(Stored data entries)
####
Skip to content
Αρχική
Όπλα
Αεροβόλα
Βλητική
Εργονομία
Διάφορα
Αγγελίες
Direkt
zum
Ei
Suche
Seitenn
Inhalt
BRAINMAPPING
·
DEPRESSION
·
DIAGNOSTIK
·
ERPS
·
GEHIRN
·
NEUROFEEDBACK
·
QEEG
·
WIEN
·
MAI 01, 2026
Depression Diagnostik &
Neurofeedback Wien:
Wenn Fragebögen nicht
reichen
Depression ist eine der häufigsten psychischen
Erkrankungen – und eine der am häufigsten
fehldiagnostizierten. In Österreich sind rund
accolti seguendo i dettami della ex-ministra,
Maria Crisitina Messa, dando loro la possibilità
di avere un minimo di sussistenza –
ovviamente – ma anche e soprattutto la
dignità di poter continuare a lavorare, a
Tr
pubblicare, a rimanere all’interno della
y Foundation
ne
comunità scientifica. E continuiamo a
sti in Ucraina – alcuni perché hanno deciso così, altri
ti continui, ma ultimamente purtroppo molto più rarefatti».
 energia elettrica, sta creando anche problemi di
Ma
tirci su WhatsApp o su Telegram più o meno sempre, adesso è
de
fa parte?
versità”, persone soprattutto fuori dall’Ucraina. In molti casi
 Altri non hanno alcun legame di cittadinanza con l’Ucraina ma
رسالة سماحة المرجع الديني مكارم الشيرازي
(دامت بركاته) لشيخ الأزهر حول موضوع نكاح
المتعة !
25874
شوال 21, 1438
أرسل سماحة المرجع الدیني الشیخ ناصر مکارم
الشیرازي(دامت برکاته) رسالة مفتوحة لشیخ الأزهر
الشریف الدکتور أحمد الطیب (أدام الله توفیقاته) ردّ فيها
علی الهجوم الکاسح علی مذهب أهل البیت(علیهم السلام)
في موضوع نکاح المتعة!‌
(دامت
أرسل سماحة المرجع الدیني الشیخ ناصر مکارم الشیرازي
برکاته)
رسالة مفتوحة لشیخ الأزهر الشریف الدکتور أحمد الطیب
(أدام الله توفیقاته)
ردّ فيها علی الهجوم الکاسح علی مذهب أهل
####
WHAT YOU ARE ASKED TO DO: If a line above contains the word "eine", it counts; state how many lines count, and nothing more.

THE COMPLETED TASK: 2